* [Task goal]: Your answer should be every line with the word "ceiling", copied from the data below.

═════ Data for processing ═════

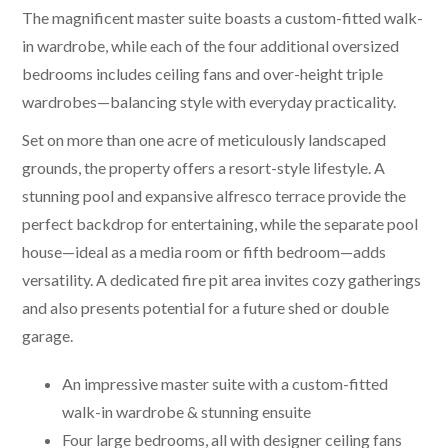
The magnificent master suite boasts a custom-fitted walk-
in wardrobe, while each of the four additional oversized
bedrooms includes ceiling fans and over-height triple
wardrobes—balancing style with everyday practicality.
Set on more than one acre of meticulously landscaped
grounds, the property offers a resort-style lifestyle. A
stunning pool and expansive alfresco terrace provide the
perfect backdrop for entertaining, while the separate pool
house—ideal as a media room or fifth bedroom—adds
versatility. A dedicated fire pit area invites cozy gatherings
and also presents potential for a future shed or double
garage.
An impressive master suite with a custom-fitted
walk-in wardrobe & stunning ensuite
Four large bedrooms, all with designer ceiling fans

═════

* [Reply]:
bedrooms includes ceiling fans and over-height triple
Four large bedrooms, all with designer ceiling fans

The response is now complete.